Monday, September 08, 2014

How fake narratives get made

An interesting book by Robert Andrew Powell

The Dead Women of Juárez

Powell lived in Juarez and found that the every day reality did not reflect the stories in the US media.

After I moved to Juárez, I didn’t notice that many women being killed. Or, to be more accurate, I noticed a lot of women being killed, a frightening amount at least 167 women were killed in Juárez by the end of August. It’s just that I noticed a very lot more men being killed, almost 2000 men over the same stretch of time.
The ‘femicide narrative’ so loved by the MSM inverted what was happening in Juarez. The victims were not killed ‘simply because they were women’; they died because they lived in a city where criminals held sway and drug cartels were more powerful than the legimate authorities.

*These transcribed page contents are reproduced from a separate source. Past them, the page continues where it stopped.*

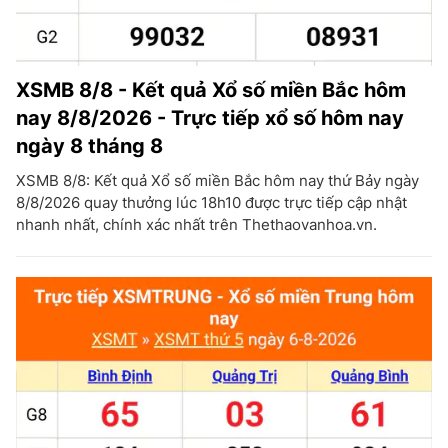
XSMB 8/8 - Kết quả Xổ số miền Bắc hôm
nay 8/8/2026 - Trực tiếp xổ số hôm nay
ngày 8 tháng 8
XSMB 8/8: Kết quả Xổ số miền Bắc hôm nay thứ Bảy ngày
8/8/2026 quay thưởng lúc 18h10 được trực tiếp cập nhật
nhanh nhất, chính xác nhất trên Thethaovanhoa.vn.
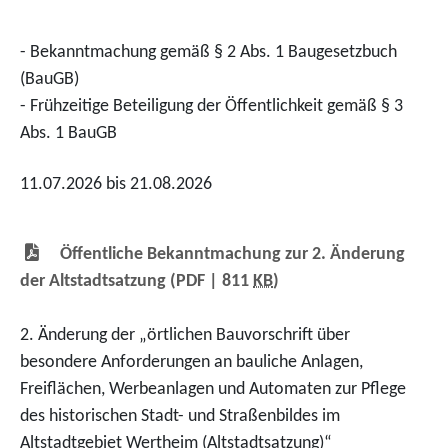
- Bekanntmachung gemäß § 2 Abs. 1 Baugesetzbuch
(BauGB)
- Frühzeitige Beteiligung der Öffentlichkeit gemäß § 3
Abs. 1 BauGB
11.07.2026 bis 21.08.2026
Öffentliche Bekanntmachung zur 2. Änderung
der Altstadtsatzung
(PDF | 811
KB
)
2. Änderung der „örtlichen Bauvorschrift über
besondere Anforderungen an bauliche Anlagen,
Freiflächen, Werbeanlagen und Automaten zur Pflege
des historischen Stadt- und Straßenbildes im
Altstadtgebiet Wertheim (Altstadtsatzung)“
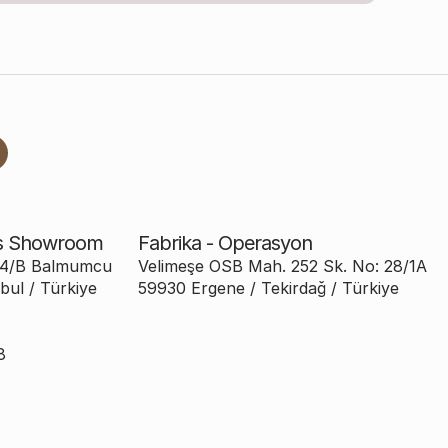
is Showroom
Fabrika - Operasyon
:24/B Balmumcu
Velimeşe OSB Mah. 252 Sk. No: 28/1A
bul / Türkiye
59930 Ergene / Tekirdağ / Türkiye
8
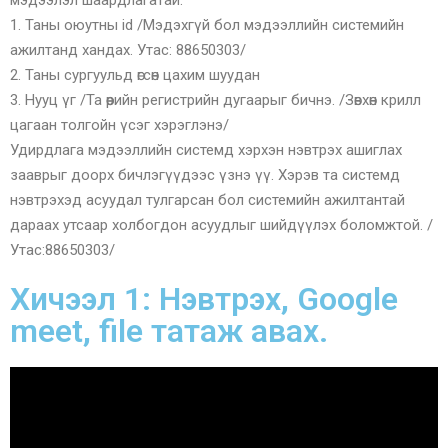
мэдээлэл шаардлагатай.
1. Таны оюутны id /Мэдэхгүй бол мэдээллийн системийн
ажилтанд хандах. Утас: 88650303/
2. Таны сургуульд өгсөн цахим шуудан
3. Нууц үг /Та өөрийн регистрийн дугаарыг бичнэ. /Зөвхөн крилл
цагаан толгойн үсэг хэрэглэнэ/
Удирдлага мэдээллийн системд хэрхэн нэвтрэх ашиглах
зааврыг доорх бичлэгүүдээс үзнэ үү. Хэрэв та системд
нэвтрэхэд асуудал тулгарсан бол системийн ажилтантай
дараах утсаар холбогдон асуудлыг шийдүүлэх боломжтой. /
Утас:88650303/
Хичээл 1: Нэвтрэх, Google
meet, file татаж авах.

The women who have been killed in Juárez while I’ve been here appear, on the whole, to be as caught up in the drug game as most of the murdered men. I’ve read about women executed in their homes or in cars alongside their husbands, their suddenly orphaned kids running into the street crying. I haven’t read about sadistic bankers from El Paso preying on women. Very few people I’ve talked to in Juárez believe the popular femicide narrative poor factory girls being snatched off the street and killed “just because they are women” -- is the story of their city.
Powell also explores the origins of the false narrative:

While noting that the murders of women, especially in Ciudad Juárez, have received a remarkable amount of attention, the vast amount of literature on the phenomenon originated mostly from “radical scholars, interest groups, international and nongovernmental organizations, and political activists, usually with little regard to the evaluation of the available data,” [Anthropologist Pedro Albuerque: wrote. Specifically he cited “preconceived notions and ad hoc statements not supported by empirical investigation.
“I’d argue that it wasn’t the murdered women that the media cared about as much as it was the idea of femicide and the theories of serial killing, conspiracies, and mass male backlash against women,” [Erin] Frey told me when I reached her via e-mail at her current home in Singapore, where she works for an NGO. “I’m sick of seeing articles on the subject that are a solid piece of citationless, uncredible crap.”
Certain types of serial killers are catnip to the MSM. In Juarez, radical scholars exploited that weakness to promote their anti-globalist and feminist agenda.